That Roger Housden is an acolyte of astonishment has been evident in his books on poetry, including Ten Poems to Change Your Life and Ten Poems to Open Your Heart and the magnificent Chasing Rumi: A Fable about Finding the Heart's True Desire. These books help us unfurl our senses and experience the marvelous wonders of yearning and transformation. He's back on the same track with this masterwork on the life and paintings of Rembrandt (1606-1669).

Housden is interested in how Rembrandt's art speaks to our spiritual perceptions of self, beauty, vision, meaning, and aging. He pays special attention to the many self-portraits by this famous Dutch painter. These varied and poignant explorations of the artist's many selves are portals through which we may enter and see afresh our own joy and sadness, success and defeat, faith and foolhardiness. Artist Vincent Van Gogh once said: "In Rembrandt's portraits, it is more than nature, it is a kind of revelation . . . . [He] penetrates so deeply into the mysteries that he says things for which there are no words in any language."

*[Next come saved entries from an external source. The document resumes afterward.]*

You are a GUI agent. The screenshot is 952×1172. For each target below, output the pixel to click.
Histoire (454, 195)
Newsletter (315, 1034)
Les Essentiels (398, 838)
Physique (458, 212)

Housden eschews rushing and cautions: "It's too easy to treat paintings like illustrations or pieces of prose that are merely meant to convey a message. But paintings aren't prose pieces. They are poetry transposed into paint. They speak through metaphor. And we need time to let those metaphors slip through our preconceptions and reach us below the level of words and meanings."

Housden demonstrates the art of long-looking. He savors the light that seeps out of the darkness in so many of Rembrandt's paintings. He admires the incomparable beauty that the artist reveals in the human body, whether the subject is a young child or an elderly man. He tries to imagine how Rembrandt as a collector of curios and exotica lavished attention, and maybe even adoration, on these objects which then inspired paintings. He respects the artist's soulfulness, his reverence for the world of spirit and the remarkable qualities of ordinary people. And he praises Rembrandt's extraordinary religious art, especially those Biblical paintings designed to "inspire a mood of interior reflection rather than to tell a story."

The life lessons from Rembrandt elucidated in separate chapters are: Open Your Eyes, Love the World, Troubles Will Come, Stand like a Tree, Keep the Faith, and Embrace the Inevitable. Housden is the perfect guide into the labyrinthine life of this masterful painter because of his deep and abiding reverence for the mysteries of the mind, body, and spirit.